The Dakota Conflict Trials
Abstract
The causes of the Dakota Conflict are many and complex. The treaties of 1851 and 1858 contributed to tensions by undermining the Dakota culture and the power of chieftains, concentrating malcontents, and leading to a corrupt system of Indian agents and traders. Annuity payments reduced the once proud Dakota to the status of dependents. Annuity payments for the Dakota were late in the summer of 1862. On Sunday, August 17, four Dakota from a breakaway band of young malcontents were on a hunting trip when they came across some eggs in a hen's nest along the fence line of a settler's homestead. When one of the four took the eggs, another of the group warned him that the eggs belonged to a white man. The first young man became angry, dashed the eggs to the ground, and accused the other of being afraid of white men, even though half-starved. Apparently to disprove the accusation of cowardice, the other Dakota said that to show he was not afraid of white men he would go the house and shoot the owner. He challenged the others to join him. Minutes later three white men, a white woman, and a fifteen-year old white girl lay dead. Events moved quickly. Forty-four Americans were killed and another ten captured in the first full day of fighting in and around the Lower Agency at Redwood. Nearly two hundred additional whites died over the next few days as Dakota massacred farm families and attacked Fort Ridgely and the town of New Ulm.
By mid-September, the initiative had shifted to the American forces. Penned in to the north and south, facing severe food shortages and declining morale, many Dakota warriors chose to surrender. Together with those taken captive, the ranks of Dakota prisoners soon swelled to 1,250. A decision had to be made soon what to do with them.

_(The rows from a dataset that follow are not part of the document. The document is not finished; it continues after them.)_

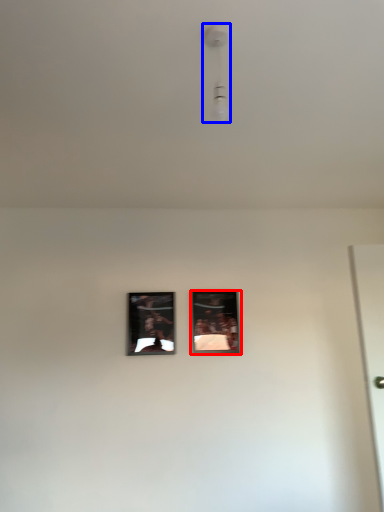 Question: Which object is further to the camera taking this photo, picture frame (highlighted by a red box) or light fixture (highlighted by a blue box)?

Choices:
 (A) picture frame
 (B) light fixture

Answer: (A) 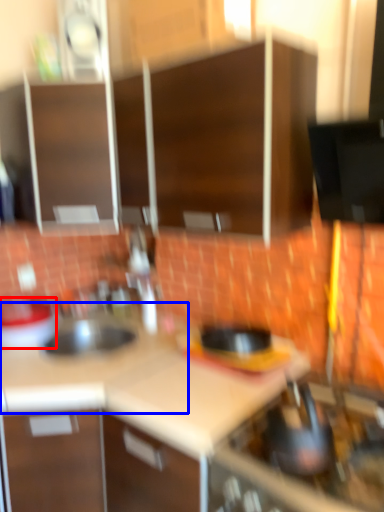 Question: Which point is closer to the camera, kitchen appliance (highlighted by a red box) or counter top (highlighted by a blue box)?

Choices:
 (A) kitchen appliance
 (B) counter top

Answer: (B) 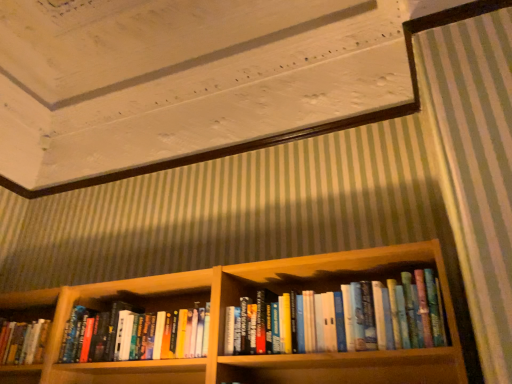 The height and width of the screenshot is (384, 512). What are the coordinates of `wooden bookshelf at center` in the screenshot? It's located at (115, 296).

This screenshot has width=512, height=384. In order to click on wooden bookshelf at lower left in this screenshot , I will do `click(29, 300)`.

Measure the distance between wooden bookshelf at lower left and camera.

wooden bookshelf at lower left is 6.14 feet from camera.

Where is `hardcover books at center`? Image resolution: width=512 pixels, height=384 pixels. hardcover books at center is located at coordinates (374, 316).

Where is `cabinet that is above the wooden bookshelf at lower left (from a real-world perspective)`? cabinet that is above the wooden bookshelf at lower left (from a real-world perspective) is located at coordinates (115, 296).

Could you tell me if wooden bookshelf at center is turned towards wooden bookshelf at lower left?

No, wooden bookshelf at center is not aimed at wooden bookshelf at lower left.

At what (x,y) coordinates should I click in order to perform the action: click on cabinet behind the hardcover books at center. Please return your answer as a coordinate pair (x, y). Looking at the image, I should click on (115, 296).

Are hardcover books at center and wooden bookshelf at center making contact?

They are not placed beside each other.

Is hardcover books at center located outside wooden bookshelf at center?

Absolutely, hardcover books at center is external to wooden bookshelf at center.

Considering their positions, is hardcover books at center located in front of or behind wooden bookshelf at center?

Clearly, hardcover books at center is in front of wooden bookshelf at center.

Can you confirm if hardcover books at center is thinner than wooden bookshelf at lower left?

No, hardcover books at center is not thinner than wooden bookshelf at lower left.

From the picture: Between hardcover books at center and wooden bookshelf at lower left, which one has less height?

wooden bookshelf at lower left.

In the image, is hardcover books at center positioned in front of or behind wooden bookshelf at lower left?

hardcover books at center is in front of wooden bookshelf at lower left.

In the scene shown: From a real-world perspective, is hardcover books at center physically above wooden bookshelf at lower left?

Yes, from a real-world perspective, hardcover books at center is over wooden bookshelf at lower left

Would you say hardcover books at center is part of wooden bookshelf at lower left's contents?

No, hardcover books at center is not inside wooden bookshelf at lower left.

What's the angular difference between wooden bookshelf at lower left and hardcover books at center's facing directions?

There is a 0.000507-degree angle between the facing directions of wooden bookshelf at lower left and hardcover books at center.

Is wooden bookshelf at lower left at the left side of hardcover books at center?

Yes.

This screenshot has width=512, height=384. In order to click on book above the wooden bookshelf at lower left (from a real-world perspective) in this screenshot , I will do `click(374, 316)`.

Between wooden bookshelf at lower left and wooden bookshelf at center, which one appears on the right side from the viewer's perspective?

Positioned to the right is wooden bookshelf at center.

From the image's perspective, is wooden bookshelf at lower left over wooden bookshelf at center?

Actually, wooden bookshelf at lower left appears below wooden bookshelf at center in the image.

Considering the sizes of objects wooden bookshelf at lower left and wooden bookshelf at center in the image provided, who is wider, wooden bookshelf at lower left or wooden bookshelf at center?

wooden bookshelf at center.

From the image's perspective, is wooden bookshelf at center above or below hardcover books at center?

Clearly, from the image's perspective, wooden bookshelf at center is below hardcover books at center.

Can you confirm if wooden bookshelf at center is wider than hardcover books at center?

Yes, wooden bookshelf at center is wider than hardcover books at center.

Identify the location of cabinet above the wooden bookshelf at lower left (from the image's perspective). (115, 296).

At what (x,y) coordinates should I click in order to perform the action: click on cabinet that appears below the hardcover books at center (from the image's perspective). Please return your answer as a coordinate pair (x, y). Looking at the image, I should click on (115, 296).

Considering their positions, is wooden bookshelf at lower left positioned closer to hardcover books at center than wooden bookshelf at center?

wooden bookshelf at center is closer to hardcover books at center.

From the image, which object appears to be farther from hardcover books at center, wooden bookshelf at center or wooden bookshelf at lower left?

wooden bookshelf at lower left is further to hardcover books at center.

When comparing their distances from wooden bookshelf at center, does wooden bookshelf at lower left or hardcover books at center seem closer?

wooden bookshelf at lower left lies closer to wooden bookshelf at center than the other object.

Estimate the real-world distances between objects in this image. Which object is further from wooden bookshelf at center, hardcover books at center or wooden bookshelf at lower left?

Answer: The object further to wooden bookshelf at center is hardcover books at center.

Looking at the image, which one is located further to wooden bookshelf at lower left, wooden bookshelf at center or hardcover books at center?

hardcover books at center lies further to wooden bookshelf at lower left than the other object.

Which object lies nearer to the anchor point wooden bookshelf at lower left, hardcover books at center or wooden bookshelf at center?

Based on the image, wooden bookshelf at center appears to be nearer to wooden bookshelf at lower left.

Where is `cabinet between wooden bookshelf at lower left and hardcover books at center from left to right`? This screenshot has height=384, width=512. cabinet between wooden bookshelf at lower left and hardcover books at center from left to right is located at coordinates (115, 296).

The trials were quick affairs, getting quicker as they progressed. The commission heard nearly forty cases on November 3, the last day it met. The commission believed that mere participation in a battle justified a death sentence, so in the many cases, perhaps two-thirds of the total, where the prisoner admitted firing shots it proceeded to a guilty verdict in a matter of a few minutes. The final decision on whether to go ahead with the planned mass execution of the 303 Dakota and mixed-bloods rested with President Lincoln. Lincoln asked his clerks to search the records and identify those convicted of participating in the massacres of settlers. The clerks came up with the thirty-nine names included in Lincoln's handwritten order of execution written on December 6, 1862.